La tarde pasó sin más novedad que el incordio constante del paqueo. Parecía que la harka necesitaba reorganizarse, o quizá era, pensó sombríamente Molina, que tenían demasiado trabajo en otro lado. El teniente jefe reunió a los oficiales, el otro teniente, el médico y dos alféreces, y a dos de los mandos subalternos, el suboficial y Molina. Juntos examinaron la situación.

– No tenemos ninguna noticia del regimiento -constató el teniente artillero. Eso quiere decir que no han podido o ni siquiera han intentado pasar. Estamos bastante lejos de la posición más cercana y no creo que tengamos hombres para intentar salir y llegar hasta allí. ¿Tú qué opinas, Rivas?

– Que no lo conseguiríamos -confirmó el otro teniente, afectando solvencia. Molina se acordó de cuando aquel oficial novato había perseguido pistola en mano al mono, y se preguntó, de paso, dónde se habría escondido el bicho. Desde que había empezado la función, ni se le había visto el pelo.

– Por otra parte -prosiguió el teniente artillero-, me da muy mala espina que nos hayan atacado como lo han hecho. No quiero imaginar lo que está pasando con el resto de las fuerzas de la comandancia.

– Imagínelo, mi teniente -intervino uno de los alféreces, un muchacho pelirrojo y bastante osado-. Los mojamés nos han pillado a todos cagando.

– No nos amargues, Andrade -le reprendió el teniente Y ten cuidado con lo que dices, que roza la insubordinación.

– No me insubordino, mi teniente -protestó el alférez-. Digo que están muy crecidos para no tenernos bien agarrados.

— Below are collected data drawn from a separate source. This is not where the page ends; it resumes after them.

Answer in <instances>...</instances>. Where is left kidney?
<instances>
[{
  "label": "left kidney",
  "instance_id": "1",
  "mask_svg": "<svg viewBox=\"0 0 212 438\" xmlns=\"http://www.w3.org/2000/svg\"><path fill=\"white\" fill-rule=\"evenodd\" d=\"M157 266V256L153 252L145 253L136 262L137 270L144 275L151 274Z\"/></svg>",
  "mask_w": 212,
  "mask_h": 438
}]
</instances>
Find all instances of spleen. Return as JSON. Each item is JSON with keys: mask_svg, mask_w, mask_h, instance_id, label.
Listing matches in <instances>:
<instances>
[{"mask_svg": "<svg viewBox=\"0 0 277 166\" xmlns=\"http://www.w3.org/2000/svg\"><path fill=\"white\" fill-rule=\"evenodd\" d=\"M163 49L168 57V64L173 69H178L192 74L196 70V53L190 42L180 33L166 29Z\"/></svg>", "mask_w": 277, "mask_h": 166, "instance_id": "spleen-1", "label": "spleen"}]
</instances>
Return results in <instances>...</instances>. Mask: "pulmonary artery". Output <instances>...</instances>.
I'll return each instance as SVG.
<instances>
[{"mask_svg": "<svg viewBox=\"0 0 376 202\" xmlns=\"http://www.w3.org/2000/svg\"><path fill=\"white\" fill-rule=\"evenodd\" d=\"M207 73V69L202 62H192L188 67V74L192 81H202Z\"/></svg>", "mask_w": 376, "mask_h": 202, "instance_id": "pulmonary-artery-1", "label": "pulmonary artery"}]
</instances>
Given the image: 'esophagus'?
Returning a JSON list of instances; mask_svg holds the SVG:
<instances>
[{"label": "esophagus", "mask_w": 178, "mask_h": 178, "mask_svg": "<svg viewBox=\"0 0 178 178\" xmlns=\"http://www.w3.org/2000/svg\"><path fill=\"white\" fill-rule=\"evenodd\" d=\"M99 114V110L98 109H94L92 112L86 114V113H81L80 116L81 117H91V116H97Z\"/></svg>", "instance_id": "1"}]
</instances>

El teniente artillero soltó un bufido.

– En fin, no vamos a darle más vueltas. Sólo nos queda una solución. Hacernos fuertes y esperar a que venga la Armada a socorrernos. Si la cosa está mal en todo el frente, los barcos deben haber salido y tarde o temprano pasarán por aquí. Habrá que contar con ellos para lo que sea.

El teniente jefe quedó en silencio, mirando a sus subordinados. El era quien daba las órdenes, pero en momentos como aquellos, en los que se jugaba la vida de todos y estaban abandonados a su suerte, no quería cargar él solo con la responsabilidad. Necesitaba compartirla con alguien, aunque fueran aquellos infantes de los que se sentía tan lejano. Había momentos, pensó Molina, en que no era bueno que el jefe estuviera solo. El teniente los fue recorriendo uno por uno. Andrade parecía irritado por algo que le impedía respaldarle, pero Rivas, el médico y el otro alférez asintieron. Lo mismo hizo el suboficial, quien desde el comienzo de los combates parecía embobado y ausente. Molina no dijo nada, ya que allí era el último de todos.

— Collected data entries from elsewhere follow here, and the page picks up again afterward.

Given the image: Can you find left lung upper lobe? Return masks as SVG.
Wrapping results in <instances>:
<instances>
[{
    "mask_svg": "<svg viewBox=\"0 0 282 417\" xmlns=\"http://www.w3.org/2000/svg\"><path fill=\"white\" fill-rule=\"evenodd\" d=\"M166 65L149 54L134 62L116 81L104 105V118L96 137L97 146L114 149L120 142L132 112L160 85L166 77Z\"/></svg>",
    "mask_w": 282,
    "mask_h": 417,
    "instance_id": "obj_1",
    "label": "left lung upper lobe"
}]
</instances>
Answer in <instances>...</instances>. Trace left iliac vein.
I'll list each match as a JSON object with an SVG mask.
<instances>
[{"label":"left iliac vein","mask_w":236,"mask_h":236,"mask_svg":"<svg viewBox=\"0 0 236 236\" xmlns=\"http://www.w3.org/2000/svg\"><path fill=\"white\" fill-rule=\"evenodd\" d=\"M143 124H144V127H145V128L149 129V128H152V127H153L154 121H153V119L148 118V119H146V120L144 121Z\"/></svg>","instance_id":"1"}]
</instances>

– De acuerdo entonces -concluyó el teniente- Mañana empezaremos por replegar la avanzadilla. Recuperamos la ametralladora para proteger el recinto principal y de paso evitamos que nos dejen cortados a los que están allí. ¿A alguien se le ocurre algo más?

– Hay otro problema, mi teniente -apuntó Molina, cautelosamente.

– ¿Cuál?

– La aguada. No disponemos de gente para hacerla en esta situación. Habría que dejar el campamento vacío.

– Tiene razón, sargento. Suboficial, ocúpese de racionar el agua.

Los soldados de Afrau acogieron con angustia la noticia de que el agua quedaba racionada. Hasta el más lerdo se percataba de la gravedad del asunto. El sol fue cayendo hasta el sumidero de un atardecer incendiado e intenso, como sólo se daban en África. Recostados contra el parapeto, los soldados devanaban las peores dudas sobre su inmediato porvenir. Aquella noche de julio las estrellas parecieron temblar, tan aterradas como ellos, con cada balazo que les enviaban los incansables tiradores de los montes.